Your skaven is way to weak on magic you will have 3 dispel dice. You need alot more then that make the other warlock a level 2 and give him a dispel scroll.

In my opnion shields+spears+clanrats = good
shields+hand weapons+rats=bad
Plus I think to few clan rats for a 1500 game.

Rat ogres need skweel for his points and the buffs he brings he is basically a must.

Boost the giant rats to 30+ and 4 pack masters.


My changes for a moulder list.

Throt the unclean = better leadership for giant rats and rat ogres.
Chieftan with BSB
2 level 2 warlock engineers 1 with dispel scroll.

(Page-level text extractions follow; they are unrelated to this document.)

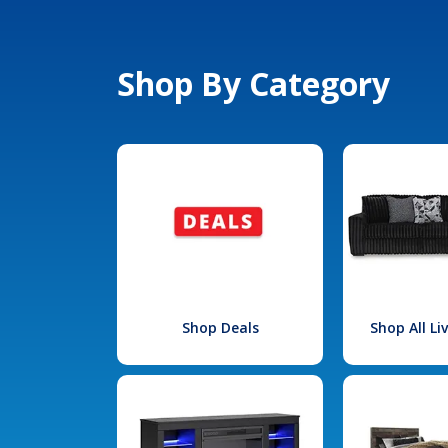
Shop By Category
Shop Deals
Shop All L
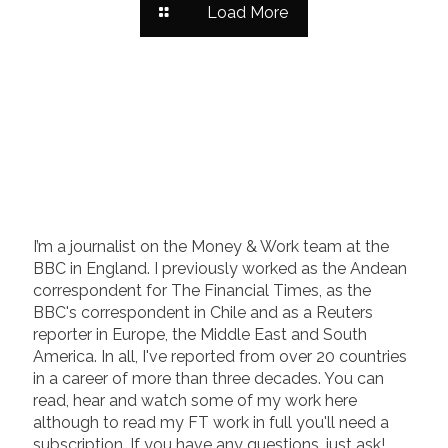
Load More
I’m a journalist on the Money & Work team at the
BBC in England. I previously worked as the Andean
correspondent for The Financial Times, as the
BBC's correspondent in Chile and as a Reuters
reporter in Europe, the Middle East and South
America. In all, I've reported from over 20 countries
in a career of more than three decades. You can
read, hear and watch some of my work here
although to read my FT work in full you'll need a
subscription. If you have any questions, just ask!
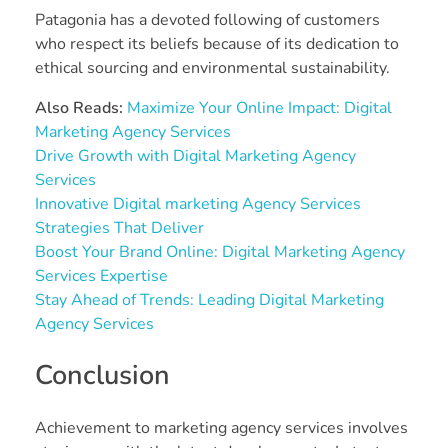
Patagonia has a devoted following of customers
who respect its beliefs because of its dedication to
ethical sourcing and environmental sustainability.
Also Reads:
Maximize Your Online Impact: Digital
Marketing Agency Services
Drive Growth with Digital Marketing Agency
Services
Innovative Digital marketing Agency Services
Strategies That Deliver
Boost Your Brand Online: Digital Marketing Agency
Services Expertise
Stay Ahead of Trends: Leading Digital Marketing
Agency Services
Conclusion
Achievement to marketing agency services involves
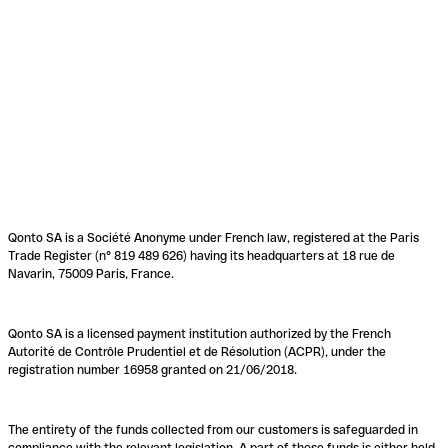
Qonto SA is a Société Anonyme under French law, registered at the Paris
Trade Register (n° 819 489 626) having its headquarters at 18 rue de
Navarin, 75009 Paris, France.
Qonto SA is a licensed payment institution authorized by the French
Autorité de Contrôle Prudentiel et de Résolution (ACPR), under the
registration number 16958 granted on 21/06/2018.
The entirety of the funds collected from our customers is safeguarded in
compliance with the relevant legislation. A part of these funds is either held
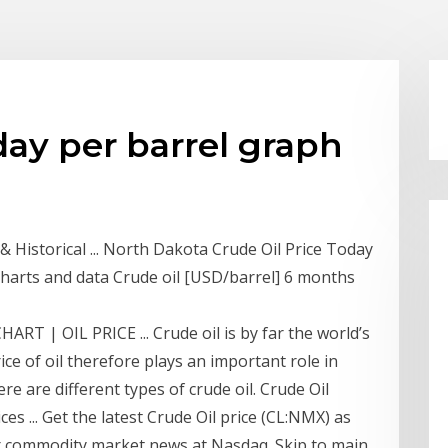
day per barrel graph
& Historical ... North Dakota Crude Oil Price Today
 charts and data Crude oil [USD/barrel] 6 months
ART | OIL PRICE ... Crude oil is by far the world’s
e of oil therefore plays an important role in
e are different types of crude oil. Crude Oil
s ... Get the latest Crude Oil price (CL:NMX) as
her commodity market news at Nasdaq. Skip to main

2 packs of 60 giant rats 6 pack masters each

pack of 50+clan rats.

8 rat gores with skweel and 4 pack masters
6 rat ogres with 3 pack masters and a master moulder

2 hell pit aboms.


----------



## Blackhiker (Dec 28, 2007)

NoHeresyOnlyTruth said:


> Your skaven is way to weak on magic you will have 3 dispel dice. You need alot more then that make the other warlock a level 2 and give him a dispel scroll.


In the new rules the level of the wizard does not matter for the number of dispel dice. Since now each wizard just gets one roll to channel for a dispel dice.


----------



## NoHeresyOnlyTruth (Apr 20, 2010)

Blackhiker said:


> In the new rules the level of the wizard does not matter for the number of dispel dice. Since now each wizard just gets one roll to channel for a dispel dice.


god I hate 8th lol "sorry still play by the normal rules aka 7th."

everything else I stand by


----------